The input:
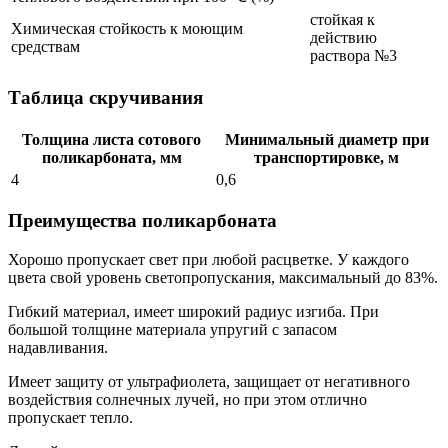
стойкая к
Химическая стойкость к моющим
действию
средствам
раствора №3
Таблица скручивания
Толщина листа сотового
Минимальный диаметр при
поликарбоната, мм
транспортировке, м
4
0,6
Преимущества поликарбоната
Хорошо пропускает свет при любой расцветке. У каждого
цвета свой уровень светопропускания, максимальный до 83%.
Гибкий материал, имеет широкий радиус изгиба. При
большой толщине материала упругий с запасом
надавливания.
Имеет защиту от ультрафиолета, защищает от негативного
воздействия солнечных лучей, но при этом отлично
пропускает тепло.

Work request: Among the entries, copy every line containing the word "пропускает".

Answer space:
Хорошо пропускает свет при любой расцветке. У каждого
пропускает тепло.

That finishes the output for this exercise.